====== Stored data ======

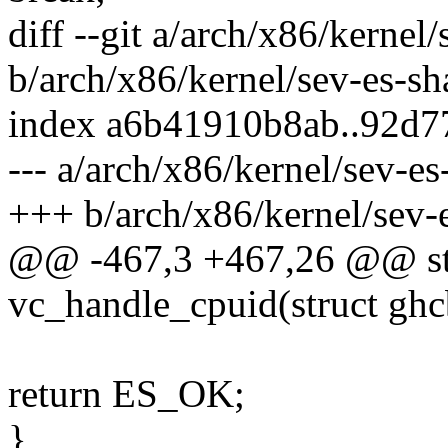
diff --git a/arch/x86/kernel
b/arch/x86/kernel/sev-es-sh
index a6b41910b8ab..92d
--- a/arch/x86/kernel/sev-es
+++ b/arch/x86/kernel/sev-
@@ -467,3 +467,26 @@ sta
vc_handle_cpuid(struct ghc
return ES_OK;
}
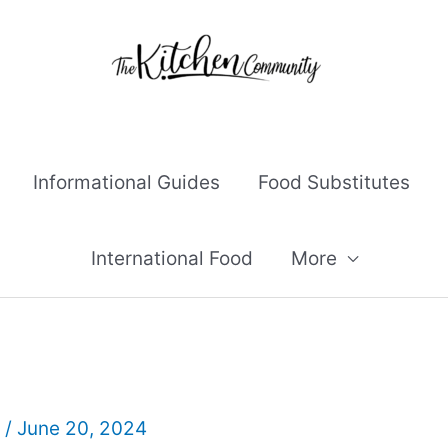
Informational Guides
Food Substitutes
International Food
More
l
/
June 20, 2024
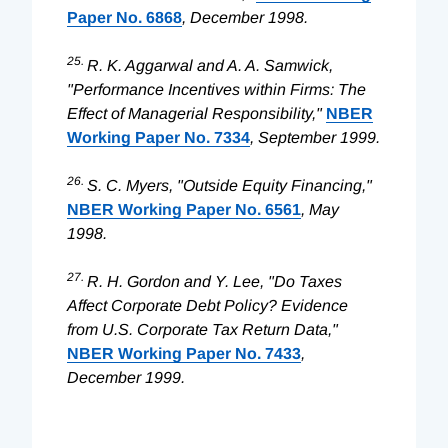
Paper No. 6868
, December 1998.
25.
R. K. Aggarwal and A. A. Samwick,
"Performance Incentives within Firms: The
Effect of Managerial Responsibility,"
NBER
Working Paper No. 7334
, September 1999.
26.
S. C. Myers, "Outside Equity Financing,"
NBER Working Paper No. 6561
, May
1998.
27.
R. H. Gordon and Y. Lee, "Do Taxes
Affect Corporate Debt Policy? Evidence
from U.S. Corporate Tax Return Data,"
NBER Working Paper No. 7433
,
December 1999.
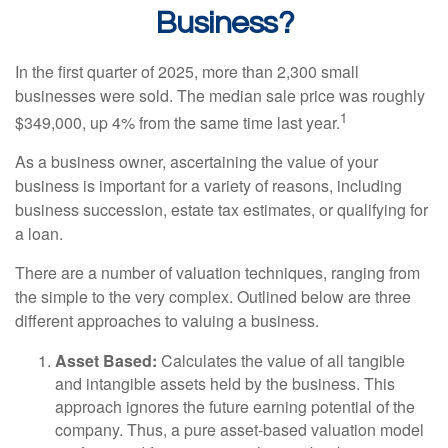
Business?
In the first quarter of 2025, more than 2,300 small
businesses were sold. The median sale price was roughly
1
$349,000, up 4% from the same time last year.
As a business owner, ascertaining the value of your
business is important for a variety of reasons, including
business succession, estate tax estimates, or qualifying for
a loan.
There are a number of valuation techniques, ranging from
the simple to the very complex. Outlined below are three
different approaches to valuing a business.
Asset Based:
Calculates the value of all tangible
and intangible assets held by the business. This
approach ignores the future earning potential of the
company. Thus, a pure asset-based valuation model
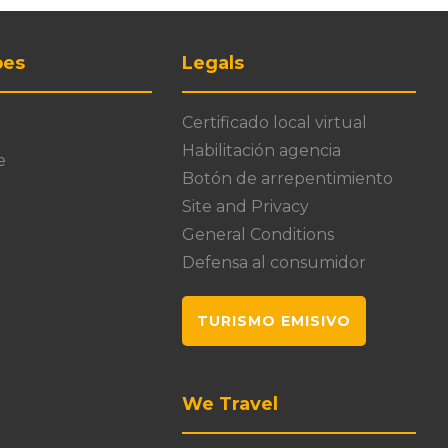
pes
Legals
Certificado local virtual
Habilitación agencia
e
Botón de arrepentimiento
Site and Privacy
General Conditions
Defensa al consumidor
TURISMO EMISIVO
We Travel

======

- What the task asks
Where in the records does the word "Corporate" appear? Copy each line that holds it.

- Answer to this exercise
Affect Corporate Debt Policy? Evidence
from U.S. Corporate Tax Return Data,"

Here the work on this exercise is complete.